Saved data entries
*** Begin section ***
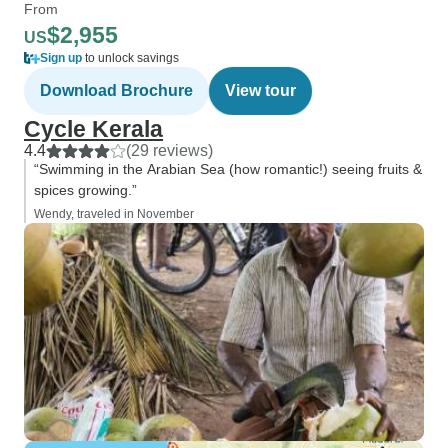
From
$2,955
US
Sign up
to unlock savings
Download Brochure
View tour
Cycle Kerala
4.4
(29 reviews)
“Swimming in the Arabian Sea (how romantic!) seeing fruits &
spices growing.”
Wendy, traveled in November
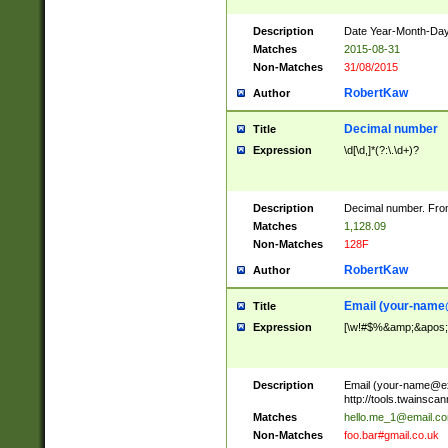
Description
Date Year-Month-Day.
Matches
2015-08-31
Non-Matches
31/08/2015
RobertKaw
Author
Decimal number
Title
Expression
\d[\d,]*(?:\.\d+)?
Description
Decimal number. From
Matches
1,128.09
Non-Matches
128F
RobertKaw
Author
Email (
your-name
Title
Expression
[\w!#$%&amp;&apos;*+
Description
Email (
your-name@e
http://tools.twainsc
Matches
hello.me_1@email.c
Non-Matches
foo.bar#gmail.co.uk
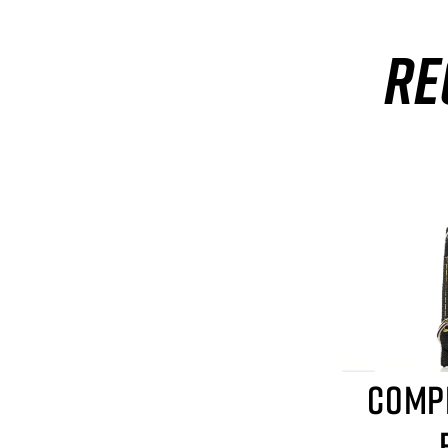
RE
COMP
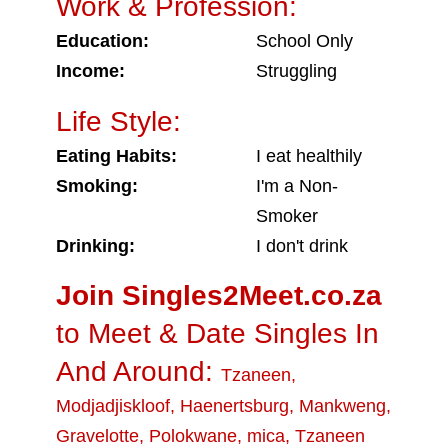
Work & Profession:
Education:
School Only
Income:
Struggling
Life Style:
Eating Habits:
I eat healthily
Smoking:
I'm a Non-
Smoker
Drinking:
I don't drink
Join Singles2Meet.co.za
to Meet & Date Singles In
And Around:
Tzaneen
,
Modjadjiskloof
,
Haenertsburg
,
Mankweng
,
Gravelotte
,
Polokwane
,
mica
,
Tzaneen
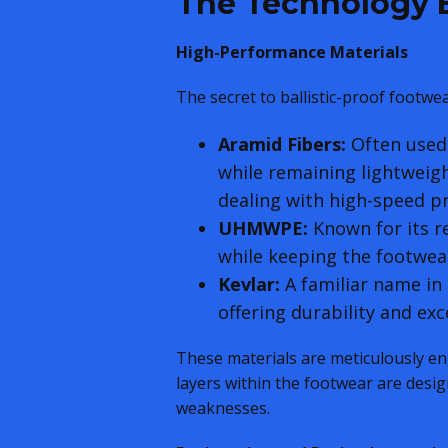
The Technology B
High-Performance Materials
The secret to ballistic-proof footwe
Aramid Fibers:
Often used 
while remaining lightweigh
dealing with high-speed pr
UHMWPE:
Known for its r
while keeping the footwear
Kevlar:
A familiar name in 
offering durability and ex
These materials are meticulously en
layers within the footwear are desig
weaknesses.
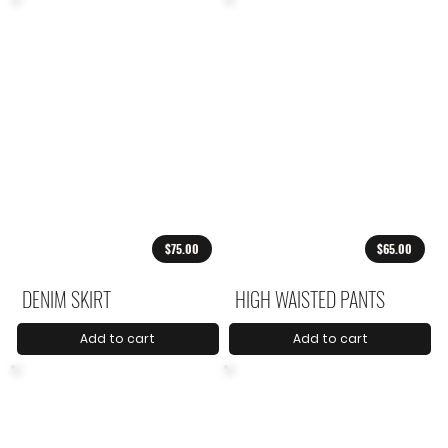
$75.00
$65.00
DENIM SKIRT
HIGH WAISTED PANTS
Add to cart
Add to cart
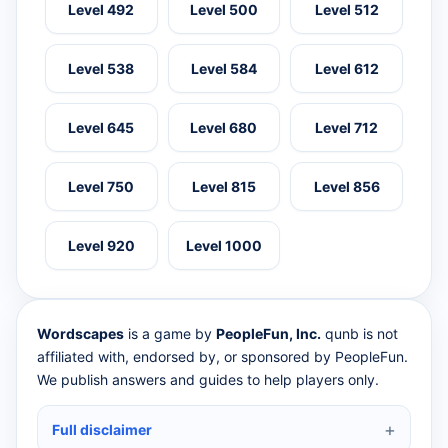
Level 492
Level 500
Level 512
Level 538
Level 584
Level 612
Level 645
Level 680
Level 712
Level 750
Level 815
Level 856
Level 920
Level 1000
Wordscapes
is a game by
PeopleFun, Inc.
qunb is not
affiliated with, endorsed by, or sponsored by PeopleFun.
We publish answers and guides to help players only.
Full disclaimer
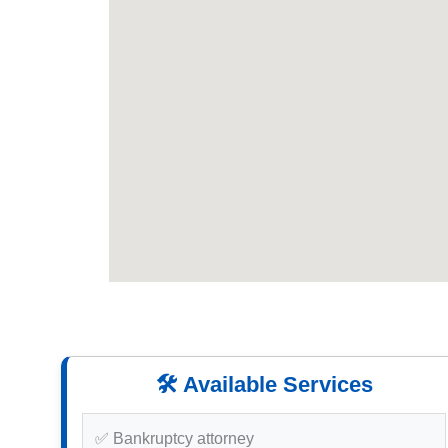
🛠️ Available Services
✅ Bankruptcy attorney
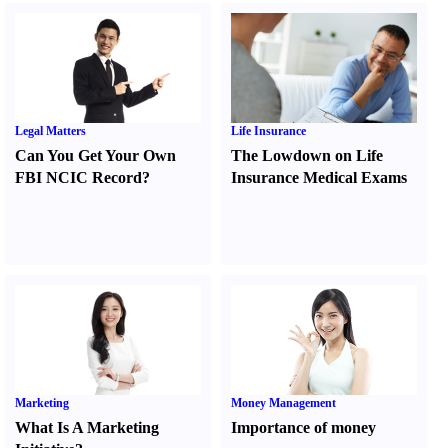
Legal Matters
Life Insurance
Can You Get Your Own
The Lowdown on Life
FBI NCIC Record
?
Insurance Medical Exams
Marketing
Money Management
What Is A Marketing
Importance of money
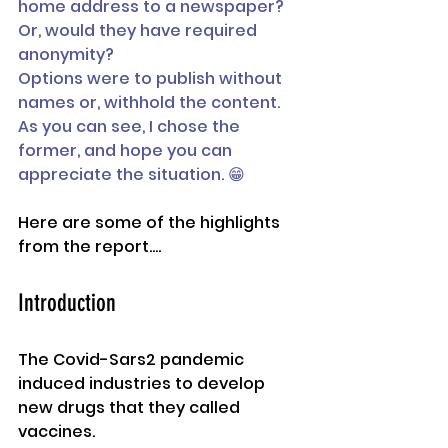
home address to a newspaper? 
Or, would they have required 
anonymity? 
Options were to publish without 
names or, withhold the content.
As you can see, I chose the 
former, and hope you can 
appreciate the situation. 😁
Here are some of the highlights 
from the report....
Introduction 
The Covid-Sars2 pandemic 
induced industries to develop 
new drugs that they called 
vaccines. 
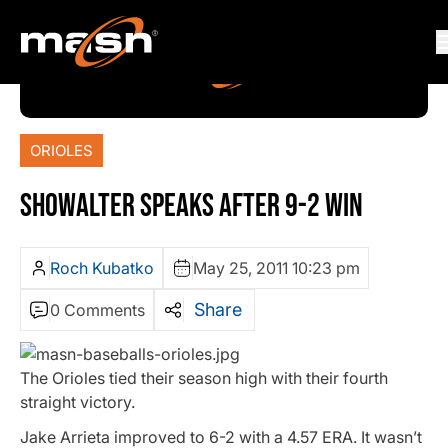
ORIOLES
SHOWALTER SPEAKS AFTER 9-2 WIN
Roch Kubatko
May 25, 2011 10:23 pm
Share
0 Comments
The Orioles tied their season high with their fourth
straight victory.
Jake Arrieta improved to 6-2 with a 4.57 ERA. It wasn’t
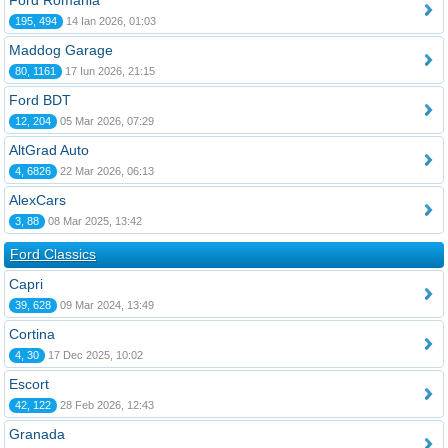
Ford România
195, 494
14 Ian 2026, 01:03
Maddog Garage
80, 1161
17 Iun 2026, 21:15
Ford BDT
12, 204
05 Mar 2026, 07:29
AltGrad Auto
4, 6826
22 Mar 2026, 06:13
AlexCars
3, 88
08 Mar 2025, 13:42
Ford Classics
Capri
39, 628
09 Mar 2024, 13:49
Cortina
4, 30
17 Dec 2025, 10:02
Escort
42, 122
28 Feb 2026, 12:43
Granada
*** End section ***
EXERCISE INSTRUCTIONS
Task for the records above: copy every line in which the word "PeopleFun" occurs.

PROBLEM SOLUTION
PeopleFun, Inc.
affiliated with, endorsed by, or sponsored by PeopleFun.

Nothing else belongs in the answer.